Call for Papers for the 2018 Symposium Cumanum:
rerum cognoscere causas: Learning in the Late Republic and the Augustan Age
June 26–30, 2018
Co-Directors: T. H. M. Gellar-Goad (Wake Forest University) and Christopher B. Polt (Boston College)
Confirmed speakers: Barbara Weiden Boyd, Monica R. Gale, Steven J. Green, Alison Keith, James J. O'Hara, and Alessandro Schiesaro
The Vergilian Society invites proposals for papers for the 2018 Symposium Cumanum at the Villa Vergiliana in Cuma, Italy.
Learning and teaching were fundamental to Roman literature from the start: Livius Andronicus, the primus auctor of Latin letters, was first a teacher whose pedagogic experiences profoundly shaped his own writing (Feeney, Beyond Greek). Instruction becomes a special interest in the culture and literature of the late Republic and Augustan periods, when attitudes towards education find complex, fluid, and multivalent expressions (Bloomer, The School of Rome). This symposium aims to interrogate the varied, shifting roles that teaching and learning play in this pivotal period, especially with reference to the literary milieu in which Vergil was educated and to which he contributed.
While teaching and learning were esteemed in the time of Vergil, and while didactic verse represents the most familiar incarnation of poetic teaching and learning, this distinct form of literature long lacked recognition as a formal genre (Sider, "Didactic poetry: The Hellenistic invention of a pre-existing genre"). Indeed, its ambiguous status has increasingly exercised the attentions of scholars, who struggle to define what sets didactic literature apart (Effe, Dichtung und Lehre; Dalzell, The Criticism of Didactic Poetry). What motivated ancient poets to become professed teachers and compose defined lessons in such an ill-defined "genre"?

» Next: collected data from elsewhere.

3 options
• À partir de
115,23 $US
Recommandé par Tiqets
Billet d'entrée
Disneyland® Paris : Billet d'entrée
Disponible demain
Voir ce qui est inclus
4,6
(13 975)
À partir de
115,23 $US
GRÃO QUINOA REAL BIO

Poetry occupies an ambiguous role in teaching and learning. Vergil ranks among history's most influential teachers, even with his non-didactic work: grammatici used his Aeneid as a core school-text for elite Roman boys and many viewed it as a source of prophetic learning (the sortes Vergilianae). Vergil's authority as epic teacher led Dante to select him as tour guide in Hell and resulted in an early modern "cult of Vergil" as supreme didact, especially among the Jesuits (Haskell, Loyola's Bees). But Vergil also learned at the knees of others: Ennius, Lucretius, and Philodemus, whose Epicureanism profoundly influences Augustan-age poets. Scholars have noted Vergil's debt to prose authors such as Varro (Thomas, Vergil; Horsfall, The Epic Distilled), who offered both material and methodological approaches adapted to new purposes.

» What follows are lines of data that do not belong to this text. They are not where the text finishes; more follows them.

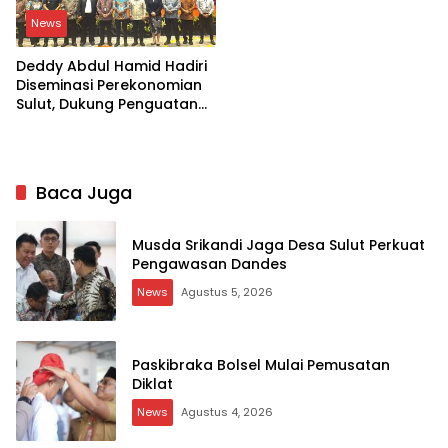
News
Deddy Abdul Hamid Hadiri
Diseminasi Perekonomian
Sulut, Dukung Penguatan
Ekosistem Kelapa
Baca Juga
Musda Srikandi Jaga Desa Sulut Perkuat
Pengawasan Dandes
News
Agustus 5, 2026
Paskibraka Bolsel Mulai Pemusatan
Diklat
News
Agustus 4, 2026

Recent years have also seen the development of frameworks for the philosophical, ethical, and cultural implications of didactic (Nelson, God and the Land; Kronenberg, Allegories of Farming from Greece to Rome), but its boundaries and generic status remain contested (Itsumi, "Didactic Poetry: A Generic Tradition?"), as have the relationship between prose and poetry that claims to teach (Atherton, Form and Content in Didactic Poetry; Hutchinson, "Read the Instructions") and the dynamics between teacher and student in ancient literature and culture (Schiesaro et al., Mega nepios).
This symposium aims to continue these investigations and to open up new fields of inquiry related to ancient teaching and learning. Papers might focus on topics including (but not limited to):
* interactions between Vergil and his didactic predecessors/successors
* the teacher-student relationship in Vergil's Georgics and elsewhere
* Roman cultures of learning and ancient learning communities
* translating Greek teachings for Italian audiences
* how ancient education practice informs poetic production
* ethical and philosophical implications of teaching through poetry
* contact between "scientific" work and didactic literature
* didacticism outside traditionally didactic poetry
* the later reception of Vergil and other ancient authors as educators
Papers will be 20 minutes long with ample time for discussion. The symposium will include three days of papers, discussion, and visits to Vergilian sites.